Work request: Please copy out every line in the entries that includes the word "house".

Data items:
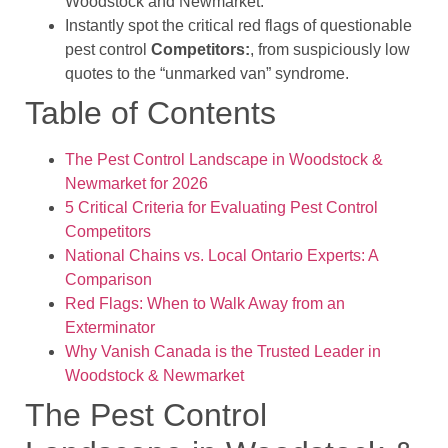
Woodstock and Newmarket.
Instantly spot the critical red flags of questionable
pest control
Competitors:
, from suspiciously low
quotes to the “unmarked van” syndrome.
Table of Contents
The Pest Control Landscape in Woodstock &
Newmarket for 2026
5 Critical Criteria for Evaluating Pest Control
Competitors
National Chains vs. Local Ontario Experts: A
Comparison
Red Flags: When to Walk Away from an
Exterminator
Why Vanish Canada is the Trusted Leader in
Woodstock & Newmarket
The Pest Control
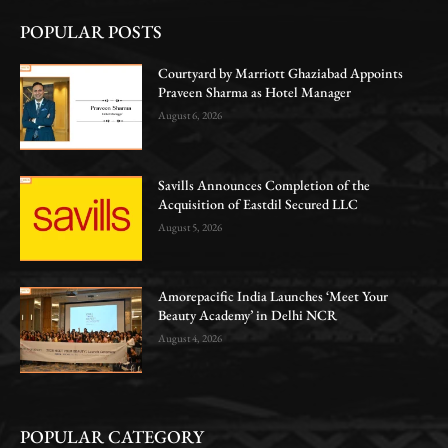
POPULAR POSTS
Courtyard by Marriott Ghaziabad Appoints
Praveen Sharma as Hotel Manager
August 6, 2026
Savills Announces Completion of the
Acquisition of Eastdil Secured LLC
August 5, 2026
Amorepacific India Launches ‘Meet Your
Beauty Academy’ in Delhi NCR
August 4, 2026
POPULAR CATEGORY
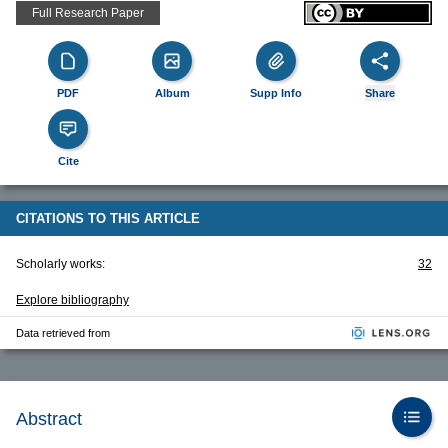
Full Research Paper
PDF
Album
Supp Info
Share
Cite
CITATIONS TO THIS ARTICLE
Scholarly works:
32
Explore bibliography
Data retrieved from
Abstract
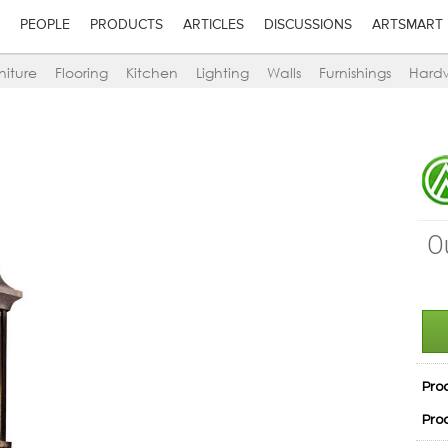
PEOPLE
PRODUCTS
ARTICLES
DISCUSSIONS
ARTSMART
niture
Flooring
Kitchen
Lighting
Walls
Furnishings
Hard
O
Pro
Pro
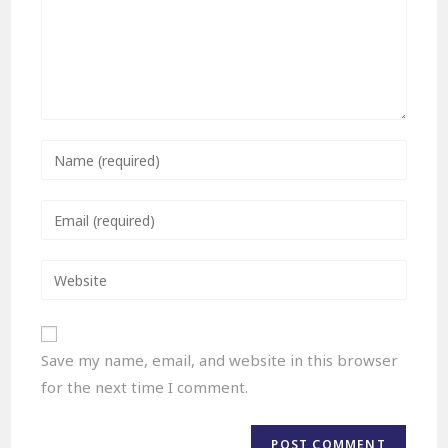
Save my name, email, and website in this browser
for the next time I comment.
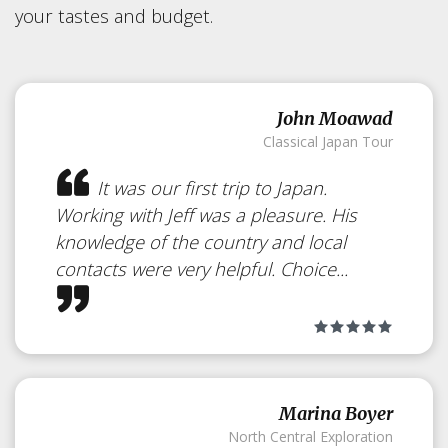
your tastes and budget.
John Moawad
Classical Japan Tour
It was our first trip to Japan.
Working with Jeff was a pleasure. His
knowledge of the country and local
contacts were very helpful. Choice...
Momohana-an
Marina Boyer
North Central Exploration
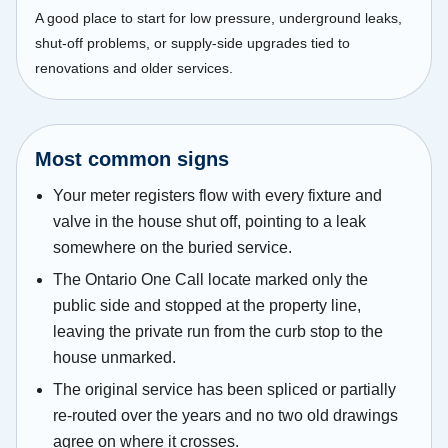
A good place to start for low pressure, underground leaks,
shut-off problems, or supply-side upgrades tied to
renovations and older services.
Most common signs
Your meter registers flow with every fixture and
valve in the house shut off, pointing to a leak
somewhere on the buried service.
The Ontario One Call locate marked only the
public side and stopped at the property line,
leaving the private run from the curb stop to the
house unmarked.
The original service has been spliced or partially
re-routed over the years and no two old drawings
agree on where it crosses.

Answer to this exercise:
valve in the house shut off, pointing to a leak
house unmarked.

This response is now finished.